Los túneles del metro son las venas por las que circula la sangre de la ciudad, alimentándola. En los atestados convoyes que se desplazan por el subsuelo viajan, es un decir, los ciudadanos más útiles, aunque no, por eso mismo, los mejor considerados. Los que hornean el pan, los que cuidan a los ancianos solitarios, los que adecentan las casas y las calles para que a los demás no se los coma la mugre, los albañiles, los mozos de almacén, los estudiantes que estudian, los dependientes, esto es, cuantos con su esfuerzo diario, sus madrugones y sus menguadas ganancias hacen posible la existencia en la gran ciudad. Si los trenes subterráneos se paran, si las bocas del metro no tragan ni vomitan el gentío, si las vías no traen ni llevan a nadie y todas las estaciones devienen en espectrales como la de mi natal Chamberí, es natural que la ciudad se resienta. Porque merced a una huelga del metro no sólo conocemos el valor de sus empleados suburbanos e infatigables, sino el más inmenso aún de los que se desplazan bajo tierra.

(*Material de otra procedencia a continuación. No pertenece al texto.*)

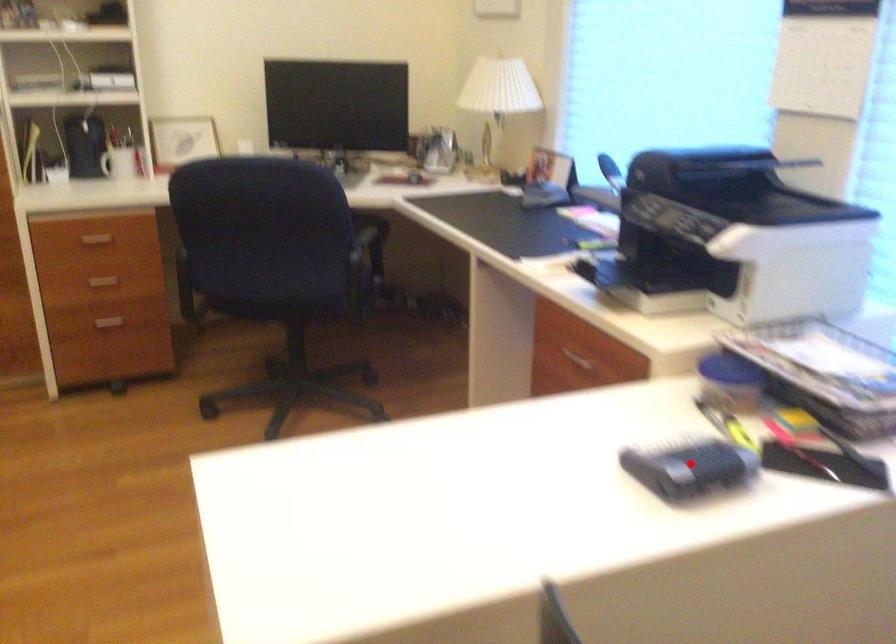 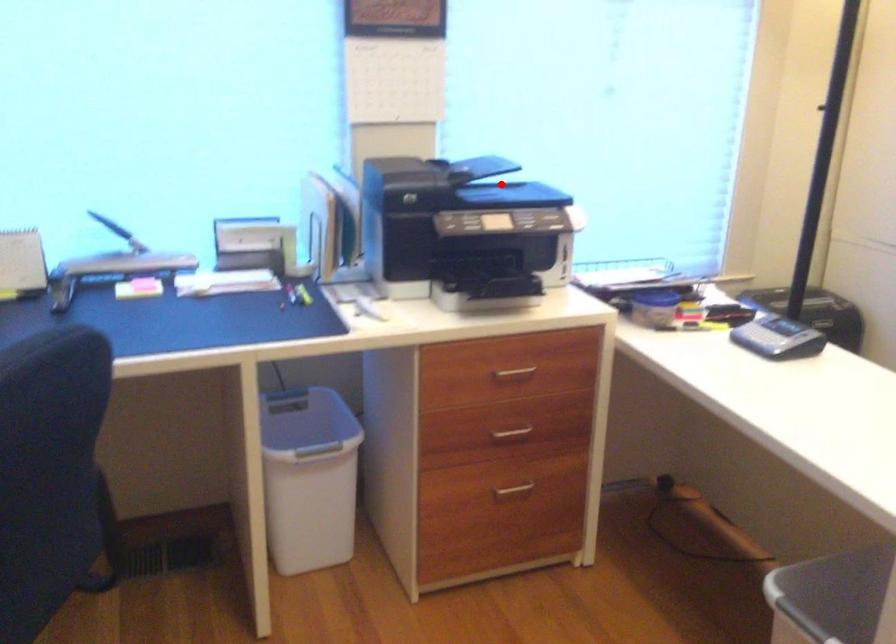 I am providing you with two images of the same scene from different viewpoints. A red point is marked on the first image and another point is marked on the second image. Do the highlighted points in image1 and image2 indicate the same real-world spot?

No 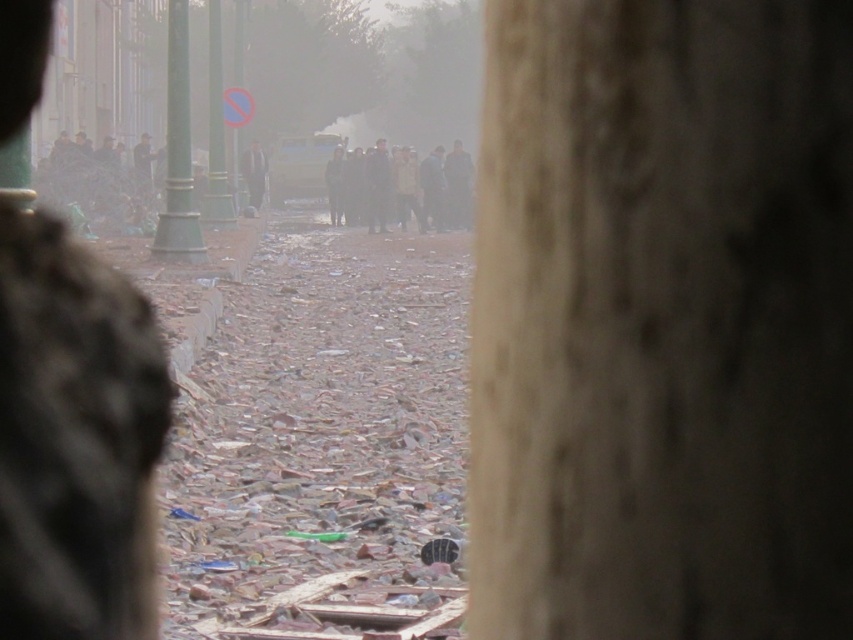 In the scene shown: You are standing on the street and see the smooth concrete pillar at center and the dark gray clothing at center. Which object is closer to the ground?

The smooth concrete pillar at center is located below dark gray clothing at center, so it is closer to the ground.

You are a pedestrian walking on the street and notice both the broken glass shards at center and the dark gray clothing at center. Which object is positioned lower in the image?

The broken glass shards at center is below dark gray clothing at center, so the broken glass shards at center is positioned lower in the image.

Madrid se colapsó el otro día con la huelga del metro, y si uno hace caso de lo que se publica, la indignación fue general contra quienes la hicieron. Lo que no se publica, o se publica menos, es que el gobierno autonómico de Esperanza Aguirre dictó, por lo visto, unos servicios mínimos del 50%, cosa que sí es para indignar. Es cierto que muchas vidas (más de dos millones), y en una medida difícil de calibrar, se vieron afectadas por el colapso, y que, en consecuencia, la contrariedad momentánea pudo ser severa, pero no lo es menos que el abuso de poder que significa la actitud revientahuelgas de Aguirre afecta, en potencia, a todos los madrileños, a los trabajadores y a los usuarios del metro. Una huelga que consiste en que los trenes pasen por las estaciones cada tres minutos, en vez de cada uno y medio, no es una huelga, pero Aguirre no es nadie para conculcar tan alegremente, así como es ella, un derecho fundamental como el de la huelga. Por fortuna, la hubo, y se notó, vaya que si se notó, la ausencia o el retraso de los ciudadanos más útiles.